Below are entries with pictures among them; reproduce exactly, and only, the lines from the one containing "GLITTER & PIGMENT" down to the one containing "21.15 uur Deel 2 van het debat", without the pictures.

━━ ENTRIES PROVIDED ━━

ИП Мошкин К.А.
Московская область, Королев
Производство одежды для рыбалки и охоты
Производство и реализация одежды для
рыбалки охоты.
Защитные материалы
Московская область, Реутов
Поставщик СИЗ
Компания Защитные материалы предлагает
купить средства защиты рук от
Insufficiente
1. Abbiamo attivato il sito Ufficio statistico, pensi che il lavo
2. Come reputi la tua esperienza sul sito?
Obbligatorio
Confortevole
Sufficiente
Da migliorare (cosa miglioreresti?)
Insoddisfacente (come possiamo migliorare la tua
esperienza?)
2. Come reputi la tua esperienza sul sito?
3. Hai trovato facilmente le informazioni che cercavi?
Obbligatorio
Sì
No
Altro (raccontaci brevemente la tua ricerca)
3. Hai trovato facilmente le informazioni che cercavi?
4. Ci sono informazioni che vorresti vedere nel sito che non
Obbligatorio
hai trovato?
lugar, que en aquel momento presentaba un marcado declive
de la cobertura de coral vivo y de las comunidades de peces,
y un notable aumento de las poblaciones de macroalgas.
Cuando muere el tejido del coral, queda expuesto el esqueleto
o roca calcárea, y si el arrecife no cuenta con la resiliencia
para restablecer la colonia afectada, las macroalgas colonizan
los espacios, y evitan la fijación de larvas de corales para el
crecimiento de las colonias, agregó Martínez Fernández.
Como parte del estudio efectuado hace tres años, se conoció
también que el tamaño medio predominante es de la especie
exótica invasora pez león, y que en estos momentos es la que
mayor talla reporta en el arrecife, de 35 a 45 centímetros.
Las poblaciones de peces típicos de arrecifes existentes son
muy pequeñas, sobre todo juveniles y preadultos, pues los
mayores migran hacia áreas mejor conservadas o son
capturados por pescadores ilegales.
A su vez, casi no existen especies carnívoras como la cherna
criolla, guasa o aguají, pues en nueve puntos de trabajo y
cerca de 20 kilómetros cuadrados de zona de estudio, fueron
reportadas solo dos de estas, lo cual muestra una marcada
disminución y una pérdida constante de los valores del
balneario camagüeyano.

━━━
━━ ENTRIES PROVIDED ━━

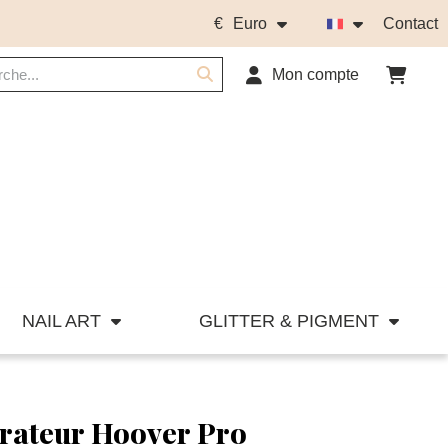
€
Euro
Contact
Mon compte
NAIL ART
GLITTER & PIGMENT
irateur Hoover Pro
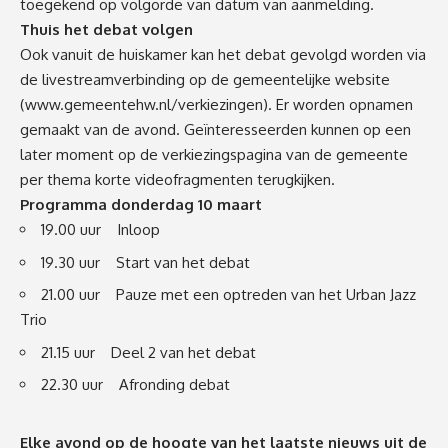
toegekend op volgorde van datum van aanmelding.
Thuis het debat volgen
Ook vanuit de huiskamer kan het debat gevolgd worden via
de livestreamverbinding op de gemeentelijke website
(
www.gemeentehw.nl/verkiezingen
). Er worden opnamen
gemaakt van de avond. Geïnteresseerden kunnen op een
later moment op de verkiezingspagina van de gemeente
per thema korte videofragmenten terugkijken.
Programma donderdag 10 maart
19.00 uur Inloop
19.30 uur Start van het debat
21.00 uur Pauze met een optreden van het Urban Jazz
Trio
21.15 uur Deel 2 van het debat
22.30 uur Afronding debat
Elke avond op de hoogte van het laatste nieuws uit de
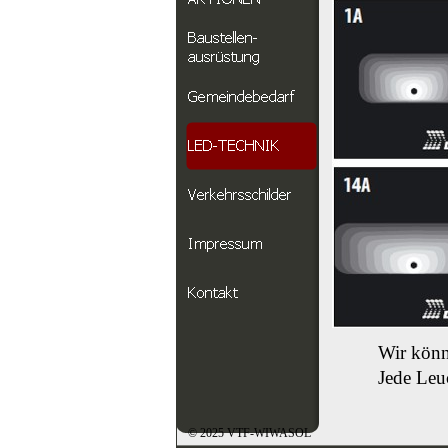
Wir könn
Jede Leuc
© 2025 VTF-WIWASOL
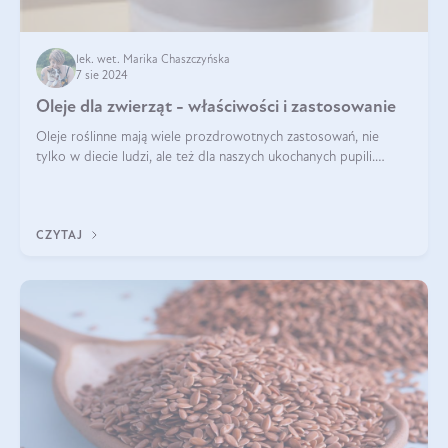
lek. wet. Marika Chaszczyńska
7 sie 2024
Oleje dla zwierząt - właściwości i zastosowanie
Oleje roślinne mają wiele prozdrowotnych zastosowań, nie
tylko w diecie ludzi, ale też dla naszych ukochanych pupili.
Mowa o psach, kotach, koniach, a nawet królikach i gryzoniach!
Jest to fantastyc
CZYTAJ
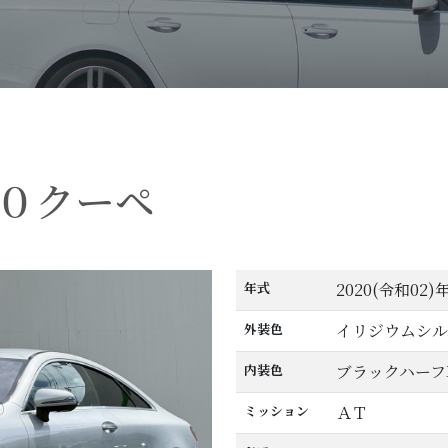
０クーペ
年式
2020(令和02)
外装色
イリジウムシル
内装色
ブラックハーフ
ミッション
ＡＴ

━━━

RESULT OF THIS TASK -
GLITTER & PIGMENT
irateur Hoover Pro
toegekend op volgorde van datum van aanmelding.
Thuis het debat volgen
Ook vanuit de huiskamer kan het debat gevolgd worden via
de livestreamverbinding op de gemeentelijke website
(
www.gemeentehw.nl/verkiezingen
). Er worden opnamen
gemaakt van de avond. Geïnteresseerden kunnen op een
later moment op de verkiezingspagina van de gemeente
per thema korte videofragmenten terugkijken.
Programma donderdag 10 maart
19.00 uur Inloop
19.30 uur Start van het debat
21.00 uur Pauze met een optreden van het Urban Jazz
Trio
21.15 uur Deel 2 van het debat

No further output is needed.